Consistent databases and performant data warehouses are essential when working with big data. Data warehouse concurrency refers to a setup where many users can work simultaneously so that business intelligence can be performed in real-time and on a large scale. It‘s the cornerstone for good data quality, solid evaluation, and creating a user-friendly data platform.
Concurrency in Data Warehouses
In data warehouses, the requirements are somewhat different from those of normal databases. Data warehouses focus on querying data rather than modifying it. Therefore, ACID (Atomicity, Consistency, Isolation, Durability) compliance is less strictly enforced. However, it is still relevant.
The first aim in data warehouses is that many users be able to work simultaneously on the system.

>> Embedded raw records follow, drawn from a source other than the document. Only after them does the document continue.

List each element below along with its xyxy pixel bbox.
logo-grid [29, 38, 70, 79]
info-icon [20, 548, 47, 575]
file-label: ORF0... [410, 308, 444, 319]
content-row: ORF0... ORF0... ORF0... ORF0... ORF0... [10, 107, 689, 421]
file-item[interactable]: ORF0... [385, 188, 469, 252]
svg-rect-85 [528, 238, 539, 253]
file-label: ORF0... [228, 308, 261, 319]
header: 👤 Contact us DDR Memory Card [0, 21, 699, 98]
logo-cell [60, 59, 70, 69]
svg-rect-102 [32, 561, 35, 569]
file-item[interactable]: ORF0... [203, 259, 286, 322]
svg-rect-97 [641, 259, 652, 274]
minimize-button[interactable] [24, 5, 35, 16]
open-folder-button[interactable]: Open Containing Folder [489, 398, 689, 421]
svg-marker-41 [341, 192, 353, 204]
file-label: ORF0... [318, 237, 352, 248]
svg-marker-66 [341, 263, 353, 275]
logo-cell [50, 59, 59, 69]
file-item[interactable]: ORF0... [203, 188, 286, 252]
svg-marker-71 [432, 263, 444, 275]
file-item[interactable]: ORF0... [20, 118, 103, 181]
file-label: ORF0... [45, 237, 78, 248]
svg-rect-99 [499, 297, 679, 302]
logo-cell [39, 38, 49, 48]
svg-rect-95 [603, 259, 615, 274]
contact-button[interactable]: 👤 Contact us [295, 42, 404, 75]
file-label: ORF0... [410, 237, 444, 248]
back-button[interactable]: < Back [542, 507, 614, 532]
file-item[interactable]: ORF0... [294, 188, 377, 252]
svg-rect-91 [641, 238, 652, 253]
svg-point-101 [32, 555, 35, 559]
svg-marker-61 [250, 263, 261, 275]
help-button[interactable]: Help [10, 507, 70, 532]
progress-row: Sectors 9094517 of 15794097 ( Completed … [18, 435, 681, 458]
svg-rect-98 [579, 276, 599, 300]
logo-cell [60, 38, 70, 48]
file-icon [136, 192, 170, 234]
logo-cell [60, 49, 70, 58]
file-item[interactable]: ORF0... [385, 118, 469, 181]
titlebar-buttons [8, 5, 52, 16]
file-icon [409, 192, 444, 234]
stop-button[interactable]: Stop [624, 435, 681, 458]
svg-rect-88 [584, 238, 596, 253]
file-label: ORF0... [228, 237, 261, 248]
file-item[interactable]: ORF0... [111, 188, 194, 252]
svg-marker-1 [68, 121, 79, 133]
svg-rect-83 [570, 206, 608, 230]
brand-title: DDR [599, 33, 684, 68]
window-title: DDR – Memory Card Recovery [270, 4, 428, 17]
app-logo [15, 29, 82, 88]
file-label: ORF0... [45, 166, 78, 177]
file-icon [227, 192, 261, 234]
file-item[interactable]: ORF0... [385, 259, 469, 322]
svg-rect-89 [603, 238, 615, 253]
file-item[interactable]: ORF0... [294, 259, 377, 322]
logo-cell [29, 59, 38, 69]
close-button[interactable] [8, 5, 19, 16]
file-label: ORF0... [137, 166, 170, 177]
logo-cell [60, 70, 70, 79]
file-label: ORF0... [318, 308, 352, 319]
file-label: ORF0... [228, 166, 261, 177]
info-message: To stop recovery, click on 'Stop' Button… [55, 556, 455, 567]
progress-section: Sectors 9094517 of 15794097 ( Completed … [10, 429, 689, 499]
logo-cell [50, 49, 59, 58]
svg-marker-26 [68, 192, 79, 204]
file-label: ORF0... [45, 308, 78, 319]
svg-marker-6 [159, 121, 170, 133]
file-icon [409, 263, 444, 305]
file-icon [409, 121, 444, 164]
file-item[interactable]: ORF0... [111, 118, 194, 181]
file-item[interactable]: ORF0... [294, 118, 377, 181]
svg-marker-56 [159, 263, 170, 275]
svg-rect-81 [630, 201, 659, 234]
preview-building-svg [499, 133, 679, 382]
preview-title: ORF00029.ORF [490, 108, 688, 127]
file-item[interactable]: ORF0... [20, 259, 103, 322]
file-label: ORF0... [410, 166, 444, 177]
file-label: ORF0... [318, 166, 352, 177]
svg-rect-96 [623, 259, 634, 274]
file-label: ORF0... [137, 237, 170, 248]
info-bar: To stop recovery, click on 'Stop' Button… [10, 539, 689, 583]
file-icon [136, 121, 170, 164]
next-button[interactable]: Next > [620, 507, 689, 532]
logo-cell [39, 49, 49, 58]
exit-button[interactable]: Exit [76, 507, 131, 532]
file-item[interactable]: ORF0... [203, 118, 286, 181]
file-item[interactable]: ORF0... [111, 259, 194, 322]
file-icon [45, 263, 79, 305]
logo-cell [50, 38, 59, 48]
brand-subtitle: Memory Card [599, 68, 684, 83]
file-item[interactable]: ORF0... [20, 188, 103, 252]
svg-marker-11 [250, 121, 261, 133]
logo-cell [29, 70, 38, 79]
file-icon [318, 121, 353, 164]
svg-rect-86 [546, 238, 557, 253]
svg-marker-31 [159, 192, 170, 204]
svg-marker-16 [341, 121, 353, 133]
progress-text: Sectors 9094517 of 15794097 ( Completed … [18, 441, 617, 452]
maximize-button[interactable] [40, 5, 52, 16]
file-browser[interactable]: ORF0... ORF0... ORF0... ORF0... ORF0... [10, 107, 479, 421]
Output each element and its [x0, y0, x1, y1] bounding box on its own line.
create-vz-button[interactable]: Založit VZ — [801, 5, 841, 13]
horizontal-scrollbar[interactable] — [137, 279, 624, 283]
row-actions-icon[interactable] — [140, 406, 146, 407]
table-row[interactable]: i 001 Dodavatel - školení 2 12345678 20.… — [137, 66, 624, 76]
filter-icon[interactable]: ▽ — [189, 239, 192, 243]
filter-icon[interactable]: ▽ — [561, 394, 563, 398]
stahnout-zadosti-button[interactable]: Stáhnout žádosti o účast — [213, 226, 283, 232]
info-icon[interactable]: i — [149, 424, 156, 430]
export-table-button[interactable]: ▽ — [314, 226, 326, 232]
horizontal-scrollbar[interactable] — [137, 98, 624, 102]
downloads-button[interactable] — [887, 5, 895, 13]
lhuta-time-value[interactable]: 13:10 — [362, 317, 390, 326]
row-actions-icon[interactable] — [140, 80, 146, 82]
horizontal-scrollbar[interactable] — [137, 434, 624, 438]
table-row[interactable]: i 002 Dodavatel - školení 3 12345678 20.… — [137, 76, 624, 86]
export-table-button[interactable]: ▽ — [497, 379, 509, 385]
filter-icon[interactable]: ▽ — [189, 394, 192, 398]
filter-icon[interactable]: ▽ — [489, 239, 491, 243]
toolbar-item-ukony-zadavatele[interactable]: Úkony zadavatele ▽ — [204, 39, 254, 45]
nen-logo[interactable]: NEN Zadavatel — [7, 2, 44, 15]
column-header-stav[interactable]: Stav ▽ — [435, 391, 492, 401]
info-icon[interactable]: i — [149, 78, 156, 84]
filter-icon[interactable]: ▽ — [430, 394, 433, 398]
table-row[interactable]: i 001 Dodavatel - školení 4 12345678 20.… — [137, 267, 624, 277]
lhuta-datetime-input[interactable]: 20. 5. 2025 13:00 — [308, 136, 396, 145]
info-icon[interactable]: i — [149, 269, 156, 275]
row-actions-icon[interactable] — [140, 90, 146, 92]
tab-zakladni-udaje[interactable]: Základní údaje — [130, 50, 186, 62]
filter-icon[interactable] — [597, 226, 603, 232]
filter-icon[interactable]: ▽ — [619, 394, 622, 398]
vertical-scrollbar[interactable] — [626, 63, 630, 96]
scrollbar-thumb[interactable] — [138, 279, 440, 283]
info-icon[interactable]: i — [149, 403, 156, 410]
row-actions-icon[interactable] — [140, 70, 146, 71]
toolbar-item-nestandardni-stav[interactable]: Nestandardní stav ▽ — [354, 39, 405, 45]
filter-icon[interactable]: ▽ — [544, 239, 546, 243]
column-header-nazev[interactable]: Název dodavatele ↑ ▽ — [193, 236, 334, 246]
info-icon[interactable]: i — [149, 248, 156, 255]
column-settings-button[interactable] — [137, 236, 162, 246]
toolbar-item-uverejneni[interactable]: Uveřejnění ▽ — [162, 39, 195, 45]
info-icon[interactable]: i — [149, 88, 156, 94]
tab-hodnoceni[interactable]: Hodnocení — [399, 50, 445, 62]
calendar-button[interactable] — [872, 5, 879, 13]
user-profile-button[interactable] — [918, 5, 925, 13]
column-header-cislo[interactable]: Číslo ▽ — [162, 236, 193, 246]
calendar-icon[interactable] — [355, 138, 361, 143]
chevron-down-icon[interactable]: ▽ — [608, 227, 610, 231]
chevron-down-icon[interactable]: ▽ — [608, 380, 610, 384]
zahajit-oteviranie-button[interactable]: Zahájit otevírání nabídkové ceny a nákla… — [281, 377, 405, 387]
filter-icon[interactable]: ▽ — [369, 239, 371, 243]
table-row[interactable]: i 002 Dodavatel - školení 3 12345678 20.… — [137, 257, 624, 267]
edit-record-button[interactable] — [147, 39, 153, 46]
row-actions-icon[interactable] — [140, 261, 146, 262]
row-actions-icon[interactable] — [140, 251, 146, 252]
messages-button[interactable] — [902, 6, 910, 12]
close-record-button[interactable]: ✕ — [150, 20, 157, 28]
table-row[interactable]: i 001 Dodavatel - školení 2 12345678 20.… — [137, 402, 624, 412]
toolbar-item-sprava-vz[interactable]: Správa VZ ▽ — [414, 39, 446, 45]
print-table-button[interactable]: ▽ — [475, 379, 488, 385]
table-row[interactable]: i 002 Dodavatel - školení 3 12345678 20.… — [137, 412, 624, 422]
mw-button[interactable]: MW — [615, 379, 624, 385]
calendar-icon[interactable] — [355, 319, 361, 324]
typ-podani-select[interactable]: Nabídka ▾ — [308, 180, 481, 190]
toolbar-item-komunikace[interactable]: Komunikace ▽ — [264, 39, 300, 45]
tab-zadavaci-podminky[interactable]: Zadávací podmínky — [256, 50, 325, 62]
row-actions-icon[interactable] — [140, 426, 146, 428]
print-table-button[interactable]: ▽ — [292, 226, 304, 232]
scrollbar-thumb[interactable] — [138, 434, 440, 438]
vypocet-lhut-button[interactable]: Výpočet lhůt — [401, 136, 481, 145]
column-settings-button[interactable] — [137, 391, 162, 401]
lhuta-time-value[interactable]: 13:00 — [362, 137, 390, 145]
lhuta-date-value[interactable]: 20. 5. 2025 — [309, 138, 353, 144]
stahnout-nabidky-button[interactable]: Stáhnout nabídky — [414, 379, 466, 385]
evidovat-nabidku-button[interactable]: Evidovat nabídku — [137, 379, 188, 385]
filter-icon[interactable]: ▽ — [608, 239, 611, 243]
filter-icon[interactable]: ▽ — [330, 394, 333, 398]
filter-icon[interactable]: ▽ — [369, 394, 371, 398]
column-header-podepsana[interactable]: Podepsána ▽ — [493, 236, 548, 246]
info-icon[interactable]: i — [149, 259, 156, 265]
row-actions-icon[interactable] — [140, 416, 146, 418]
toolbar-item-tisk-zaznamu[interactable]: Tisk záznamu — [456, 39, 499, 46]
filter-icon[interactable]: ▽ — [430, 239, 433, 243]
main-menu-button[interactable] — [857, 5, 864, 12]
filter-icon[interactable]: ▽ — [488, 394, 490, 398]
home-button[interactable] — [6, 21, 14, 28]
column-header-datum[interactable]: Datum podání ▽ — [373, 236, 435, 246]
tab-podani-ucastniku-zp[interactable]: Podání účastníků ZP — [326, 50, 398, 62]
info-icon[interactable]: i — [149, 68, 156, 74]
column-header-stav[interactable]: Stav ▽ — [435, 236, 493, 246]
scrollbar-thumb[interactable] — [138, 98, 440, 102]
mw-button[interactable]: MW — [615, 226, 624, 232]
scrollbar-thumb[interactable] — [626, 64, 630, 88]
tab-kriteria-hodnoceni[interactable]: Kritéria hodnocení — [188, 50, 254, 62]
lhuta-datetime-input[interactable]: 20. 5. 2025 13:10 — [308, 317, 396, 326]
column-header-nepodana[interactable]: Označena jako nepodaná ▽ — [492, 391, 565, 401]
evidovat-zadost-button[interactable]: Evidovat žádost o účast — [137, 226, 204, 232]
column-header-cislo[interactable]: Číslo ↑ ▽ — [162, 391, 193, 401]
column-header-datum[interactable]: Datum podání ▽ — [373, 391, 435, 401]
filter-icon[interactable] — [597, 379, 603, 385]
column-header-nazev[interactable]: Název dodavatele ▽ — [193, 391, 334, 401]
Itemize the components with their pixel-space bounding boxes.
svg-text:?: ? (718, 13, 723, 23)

A few users running ten queries with ten rows or tables may not be difficult to manage, but scaling to thousands or millions creates an environment that is impossible for humans to manage. Everyone must be able to work with the same real-time data without negatively impacting other users. This is the only way to guarantee a modern and targeted analysis process in the age of big data.
Different Solutions
Firebolt
Firebolt is the 3rd and newest generation of data warehouses. It continues the idea of fully cloud-operated SaaS technologies, increasing performance, computing choices, and control. Additionally, it provides different pricing models.
It plays an important role with respect to data warehouse concurrency. The performance does not decrease exponentially, even with many users. Queries should always offer a reasonable response time, regardless of whether 1, 100, or 1000 users are involved.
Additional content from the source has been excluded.